REQUIRED WORK: In full and without alteration, output each record given here.

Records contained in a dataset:
----------------------------------------

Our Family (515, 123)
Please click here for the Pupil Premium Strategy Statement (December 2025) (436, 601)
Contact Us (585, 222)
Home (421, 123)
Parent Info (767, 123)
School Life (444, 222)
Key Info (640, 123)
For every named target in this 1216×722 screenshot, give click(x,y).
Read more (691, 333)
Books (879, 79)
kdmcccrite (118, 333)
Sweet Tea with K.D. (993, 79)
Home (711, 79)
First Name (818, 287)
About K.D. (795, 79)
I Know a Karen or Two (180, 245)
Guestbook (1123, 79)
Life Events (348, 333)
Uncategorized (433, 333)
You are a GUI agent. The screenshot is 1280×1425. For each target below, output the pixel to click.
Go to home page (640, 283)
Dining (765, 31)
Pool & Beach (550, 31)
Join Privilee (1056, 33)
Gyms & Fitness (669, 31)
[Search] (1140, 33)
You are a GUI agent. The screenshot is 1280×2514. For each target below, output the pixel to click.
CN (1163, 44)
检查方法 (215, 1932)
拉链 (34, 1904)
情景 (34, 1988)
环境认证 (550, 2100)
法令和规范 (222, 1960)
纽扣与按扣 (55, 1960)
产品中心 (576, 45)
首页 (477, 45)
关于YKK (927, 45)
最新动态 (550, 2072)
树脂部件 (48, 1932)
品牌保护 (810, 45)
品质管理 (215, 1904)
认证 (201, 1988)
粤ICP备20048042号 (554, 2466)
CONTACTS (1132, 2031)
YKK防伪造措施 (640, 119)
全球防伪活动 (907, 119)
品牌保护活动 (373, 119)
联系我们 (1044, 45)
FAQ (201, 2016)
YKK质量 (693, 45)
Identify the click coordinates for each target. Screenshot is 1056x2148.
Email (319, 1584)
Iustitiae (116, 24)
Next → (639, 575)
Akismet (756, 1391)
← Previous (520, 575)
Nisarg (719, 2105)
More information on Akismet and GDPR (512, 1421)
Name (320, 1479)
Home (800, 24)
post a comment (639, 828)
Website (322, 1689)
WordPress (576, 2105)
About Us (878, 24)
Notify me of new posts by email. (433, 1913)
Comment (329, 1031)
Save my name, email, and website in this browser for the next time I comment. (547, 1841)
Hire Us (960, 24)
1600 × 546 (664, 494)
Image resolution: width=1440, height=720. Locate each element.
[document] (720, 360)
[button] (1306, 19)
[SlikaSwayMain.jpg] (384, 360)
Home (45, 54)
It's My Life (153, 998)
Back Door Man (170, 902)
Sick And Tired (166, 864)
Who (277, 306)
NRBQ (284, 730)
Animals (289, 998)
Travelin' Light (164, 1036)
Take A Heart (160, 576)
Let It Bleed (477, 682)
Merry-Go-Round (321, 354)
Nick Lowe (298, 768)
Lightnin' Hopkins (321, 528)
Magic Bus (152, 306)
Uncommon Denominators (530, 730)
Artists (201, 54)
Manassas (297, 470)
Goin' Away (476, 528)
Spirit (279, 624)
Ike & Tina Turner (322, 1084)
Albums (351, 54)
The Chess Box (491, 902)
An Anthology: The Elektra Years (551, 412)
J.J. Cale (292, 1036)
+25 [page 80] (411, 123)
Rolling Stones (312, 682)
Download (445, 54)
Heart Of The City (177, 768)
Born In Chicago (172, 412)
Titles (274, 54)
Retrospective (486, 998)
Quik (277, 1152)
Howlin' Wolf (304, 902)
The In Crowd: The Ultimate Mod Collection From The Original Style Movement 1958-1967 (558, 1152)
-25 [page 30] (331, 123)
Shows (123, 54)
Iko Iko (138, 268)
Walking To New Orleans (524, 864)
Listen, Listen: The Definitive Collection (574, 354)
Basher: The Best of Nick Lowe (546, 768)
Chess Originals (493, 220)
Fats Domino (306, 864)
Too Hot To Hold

----------------------------------------

EXERCISE OUTPUT:
Our Family (515, 123)
Please click here for the Pupil Premium Strategy Statement (December 2025) (436, 601)
Contact Us (585, 222)
Home (421, 123)
Parent Info (767, 123)
School Life (444, 222)
Key Info (640, 123)
For every named target in this 1216×722 screenshot, give click(x,y).
Read more (691, 333)
Books (879, 79)
kdmcccrite (118, 333)
Sweet Tea with K.D. (993, 79)
Home (711, 79)
First Name (818, 287)
About K.D. (795, 79)
I Know a Karen or Two (180, 245)
Guestbook (1123, 79)
Life Events (348, 333)
Uncategorized (433, 333)
You are a GUI agent. The screenshot is 1280×1425. For each target below, output the pixel to click.
Go to home page (640, 283)
Dining (765, 31)
Pool & Beach (550, 31)
Join Privilee (1056, 33)
Gyms & Fitness (669, 31)
[Search] (1140, 33)
You are a GUI agent. The screenshot is 1280×2514. For each target below, output the pixel to click.
CN (1163, 44)
检查方法 (215, 1932)
拉链 (34, 1904)
情景 (34, 1988)
环境认证 (550, 2100)
法令和规范 (222, 1960)
纽扣与按扣 (55, 1960)
产品中心 (576, 45)
首页 (477, 45)
关于YKK (927, 45)
最新动态 (550, 2072)
树脂部件 (48, 1932)
品牌保护 (810, 45)
品质管理 (215, 1904)
认证 (201, 1988)
粤ICP备20048042号 (554, 2466)
CONTACTS (1132, 2031)
YKK防伪造措施 (640, 119)
全球防伪活动 (907, 119)
品牌保护活动 (373, 119)
联系我们 (1044, 45)
FAQ (201, 2016)
YKK质量 (693, 45)
Identify the click coordinates for each target. Screenshot is 1056x2148.
Email (319, 1584)
Iustitiae (116, 24)
Next → (639, 575)
Akismet (756, 1391)
← Previous (520, 575)
Nisarg (719, 2105)
More information on Akismet and GDPR (512, 1421)
Name (320, 1479)
Home (800, 24)
post a comment (639, 828)
Website (322, 1689)
WordPress (576, 2105)
About Us (878, 24)
Notify me of new posts by email. (433, 1913)
Comment (329, 1031)
Save my name, email, and website in this browser for the next time I comment. (547, 1841)
Hire Us (960, 24)
1600 × 546 (664, 494)
Image resolution: width=1440, height=720. Locate each element.
[document] (720, 360)
[button] (1306, 19)
[SlikaSwayMain.jpg] (384, 360)
Home (45, 54)
It's My Life (153, 998)
Back Door Man (170, 902)
Sick And Tired (166, 864)
Who (277, 306)
NRBQ (284, 730)
Animals (289, 998)
Travelin' Light (164, 1036)
Take A Heart (160, 576)
Let It Bleed (477, 682)
Merry-Go-Round (321, 354)
Nick Lowe (298, 768)
Lightnin' Hopkins (321, 528)
Magic Bus (152, 306)
Uncommon Denominators (530, 730)
Artists (201, 54)
Manassas (297, 470)
Goin' Away (476, 528)
Spirit (279, 624)
Ike & Tina Turner (322, 1084)
Albums (351, 54)
The Chess Box (491, 902)
An Anthology: The Elektra Years (551, 412)
J.J. Cale (292, 1036)
+25 [page 80] (411, 123)
Rolling Stones (312, 682)
Download (445, 54)
Heart Of The City (177, 768)
Born In Chicago (172, 412)
Titles (274, 54)
Retrospective (486, 998)
Quik (277, 1152)
Howlin' Wolf (304, 902)
The In Crowd: The Ultimate Mod Collection From The Original Style Movement 1958-1967 (558, 1152)
-25 [page 30] (331, 123)
Shows (123, 54)
Iko Iko (138, 268)
Walking To New Orleans (524, 864)
Listen, Listen: The Definitive Collection (574, 354)
Basher: The Best of Nick Lowe (546, 768)
Chess Originals (493, 220)
Fats Domino (306, 864)
Too Hot To Hold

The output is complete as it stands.